Hello, Im noticing that my frontosas are starting to get nipped fins, even the alpha male. I have them in with some Neolamprologus leleupi (The lemon cichlid) and some Julidochromis marlieri. Could it be these little guys doing all this damage? I have never seen the frontosa fight? They are in a 135 with lots of filtration. There is 6 of them. Thank you


----------



## tom_patriot (Feb 24, 2007)

Yes. The leleupi and julies will nip the fronts fins.
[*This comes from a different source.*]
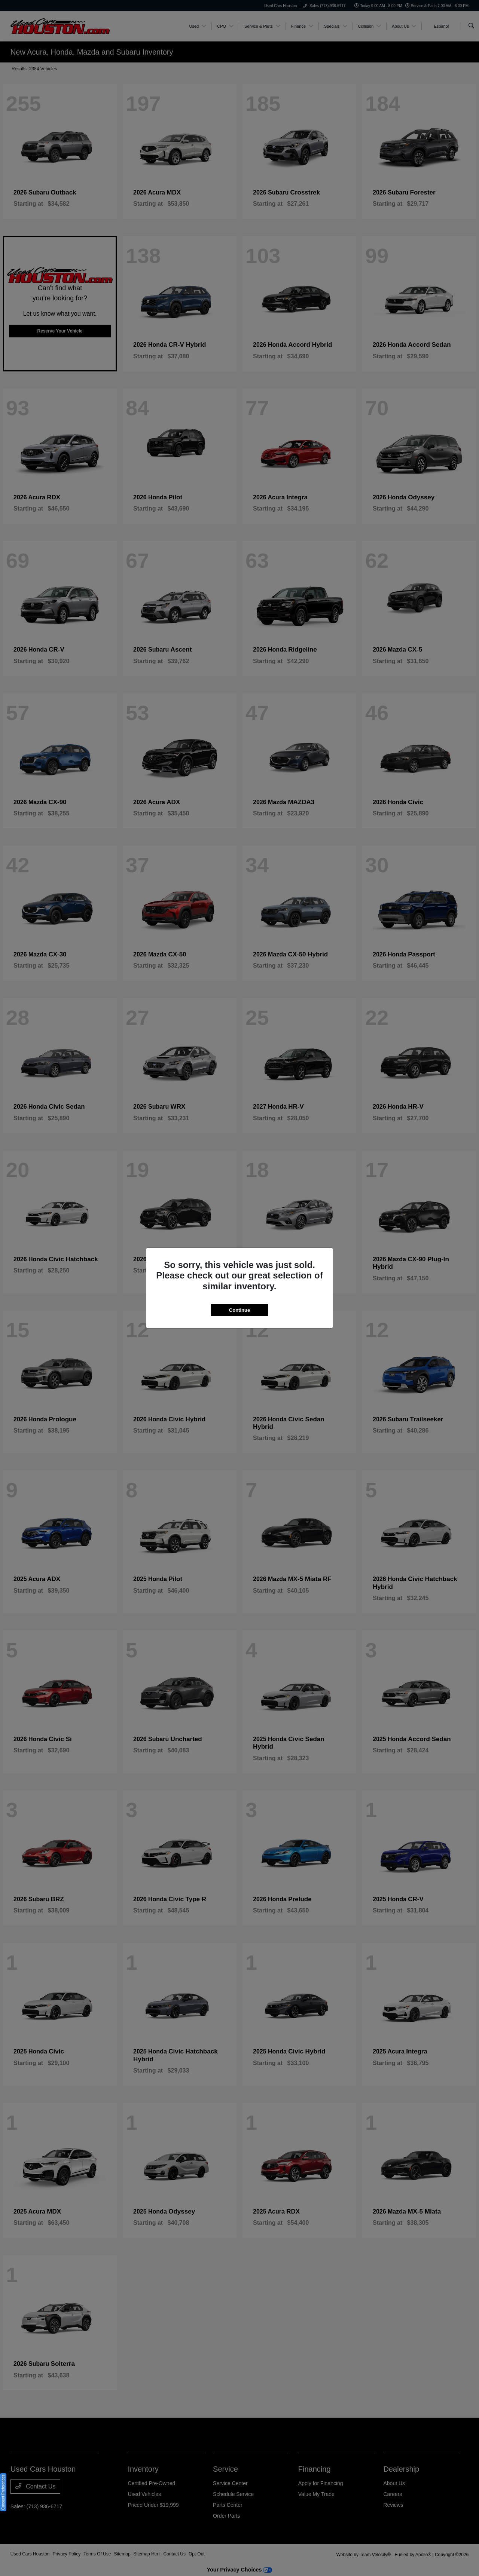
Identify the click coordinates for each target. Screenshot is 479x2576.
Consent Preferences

Most everything except Calvus and Comps can/will nip the fins.


----------



## Binner (Jul 20, 2007)

should I get rid of them or is this just an adjustment thing?


----------



## Razzo (Oct 17, 2007)

Binner said:


> should I get rid of them or is this just an adjustment thing?


If you want long trailers on your frontosa (which is one of the attractive attributes of frontosa) - get rid of the nippers.


----------



## mel_cp6 (Feb 3, 2009)

i would definitely get rid of the nippers.
once they nip them, they would never grow as long.

i even thought of getting rid of some of my alpha and 2 female fronts 
just because they have short fins. 
its always nice to see fronts from you, Russ.


----------



## ssondubs (Nov 16, 2008)

Razzo said:


> Binner said:
> 
> 
> > should I get rid of them or is this just an adjustment thing?
> ...


Razzo, how many male and females fronts do you have in that tank? Do you have any other species in there?


----------



## Binner (Jul 20, 2007)

I have what is believed to be 2m/4f, it looks like she is being bothered by the other females and not the little guys. She might be the alpha female as she is the only one to hold and is the biggest. Could this be why she is being bothered and should this calm down?


----------



## Razzo (Oct 17, 2007)

ssondubs said:


> Razzo said:
> 
> 
> > Binner said:
> ...


There are 2 males & 6 females and they are in a species only 265.


----------



## Binner (Jul 20, 2007)

I repeat its not the little guys nipping them, it is the other females that are causing the damage! Could it be cause she is the alpha female and thats why they are picking on her? She is the ony one in the tank that has her fins nipped.


----------



## jenandcoffee (May 3, 2008)

when i got my mpimbwe my male had really longs trailers and it was beautiful, i had a real aggressive pleco who would chase all my fronts around to the point that they were hanging around the top of the tank, *** sine removed he pleco and his trailers are slowly growing back, but its such a shame....


----------



## Binner (Jul 20, 2007)

Yeah that is a shame! *** removed all the little guys and hopefully, that helps!


----------



## revrend (Feb 11, 2010)

Wow i am glad i read this post i have bought a wc Mpimbwe Colony from a great dealer ... 2 males and 4 females ... i was thinking about placeing another fish or 2 inthere but i have now decided to keep it species only ... they will be in Tuesday night via southwest


----------



## cobalt (Mar 16, 2006)

Fronts are best kept by themselves - if you want them to look nice and have long flowing trailers.


----------



## Aaron86 (Jun 2, 2010)

opcorn:


----------